I am unconvinced. ‘I would have gone to dinner with you, you know.’ I raise my glass to him and down the rest of my champagne. ‘I can’t now, obviously, now that I know you have the gene.’

‘I might have asked you.’ Pink smiles.

The hostess is standing in the aisle beside our seats with the meals we had ordered from a menu when we boarded. Pink pulls his tray down and leans across to pull mine down for me.

‘We should eat,’ he says.

‘You’re a wise man, Jeff Pink.’

He hands me my tray. The starter is a fishcake that smells a little fishy. When I tell him this he laughs again, offers me his green salad as a swap. We switch plates and I concentrate on eating some leaves. I munch through two bread rolls, hoping it will soak up the alcohol.

I drink lots of water during dinner, try and regain some focus, apologize to Pink if I’ve talked a load of shit since we took off.

‘I’ve loved your company,’ he says.

Really? I can’t help but think he’s full of it. I’ve done nothing but bad-mouth the general male population.

‘If I did ask you to dinner in LA, would you overlook my defective gene?’

I blush. The feeling of a red flush crawling over my skin is how I know I’ve sobered up. ‘I might. Dinner is dinner, right?’

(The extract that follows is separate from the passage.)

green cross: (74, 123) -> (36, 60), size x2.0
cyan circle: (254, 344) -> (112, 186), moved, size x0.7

‘That’s right. Dinner is dinner.’

‘Just checking.’ The last thing I need is any transatlantic lingo confusion. I need to know upfront if agreeing to dinner is code for dinner and a shag. Christ, I have been out of the game too long. ‘Dinner would be lovely,’ I hear myself reply.

‘No fishy fish, I promise.’

His bandana has loosened and I can see a head full of straw-coloured curls underneath. It looks like it’s all being held up by a band and is probably quite long. Adam keeps his hair clipped very short and I find myself wondering what it would be like to run my hands through a man’s hair. I wonder what it would be like to touch him. I have to look away as my blush deepens and I feel a warming in my groin that has been absent for too long.

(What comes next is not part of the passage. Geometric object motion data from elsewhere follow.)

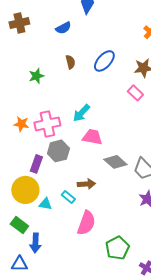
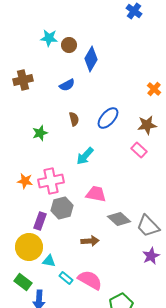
cyan arrow: (81, 113) -> (85, 156), moved
cyan rectangle: (68, 197) -> (66, 278), moved
pink semicircle: (86, 223) -> (90, 280), turned -80

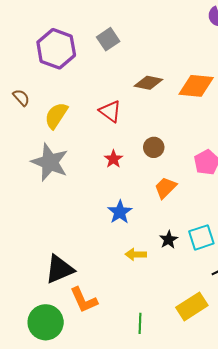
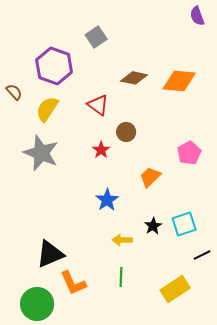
purple hexagon: (56, 49) -> (54, 66), moved
brown circle: (154, 147) -> (126, 132), moved
green line: (140, 323) -> (121, 277), moved

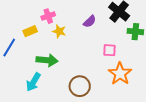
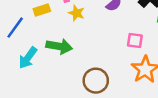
cyan arrow: (33, 82) -> (28, 58), moved

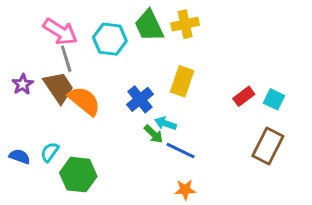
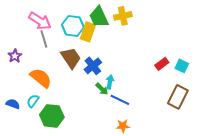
yellow rectangle: (182, 81) -> (88, 32), moved
brown trapezoid: (59, 87) -> (71, 58), moved
orange semicircle: (84, 101) -> (41, 78), moved
cyan arrow: (166, 123) -> (110, 82), turned 80

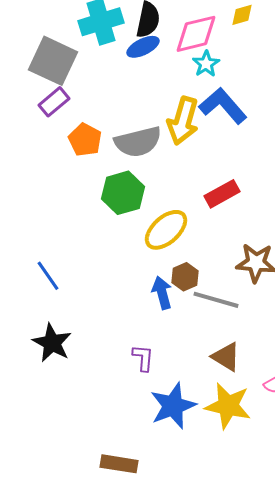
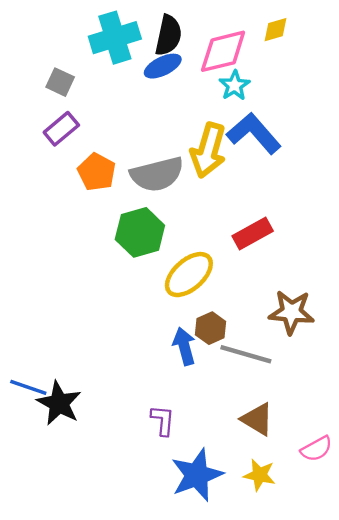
gray square: (53, 61) -> (60, 82), size x0.5
blue line: (48, 276) -> (28, 387), moved, turned -36
yellow star: (228, 406) -> (260, 475), size x0.6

Catching my breath, I stare out of the window.

‘You okay, Beth?’

‘Yes, fine,’ I tell him, willing the high-rise colour away. I swear I’ve actually wet my knickers. I stare at the wing of the plane, the tiny little light flashing underneath it. Maybe I’ve drunk too much and it’s just leaked straight through. Or maybe, I’ve got my period. Fuck, what if it’s my period? Mentally, I calculate that I’m not due for a while. I try and place my hand between my legs under the tray table. I close my eyes. No, just Pink then.

I don’t know whether to be pleased or horrified. For the last eight months, I’ve only ever been wet with the help of my trusty vibrator. Dear God in heaven, only me. Only I could find my mojo fantasizing about a man named Pink.

‘Beth?’

I turn around to see the stewardess standing next to him.

‘More champagne?’ he asks.

I put my hand over the top of my glass and shake my head. I need to keep my wits about me. I need to be absolutely certain that the words mile and high and club are not said aloud, or even whispered. I need to be absolutely certain that I do not lose my senses and offer up my weedy lady garden to this man at thirty thousand feet.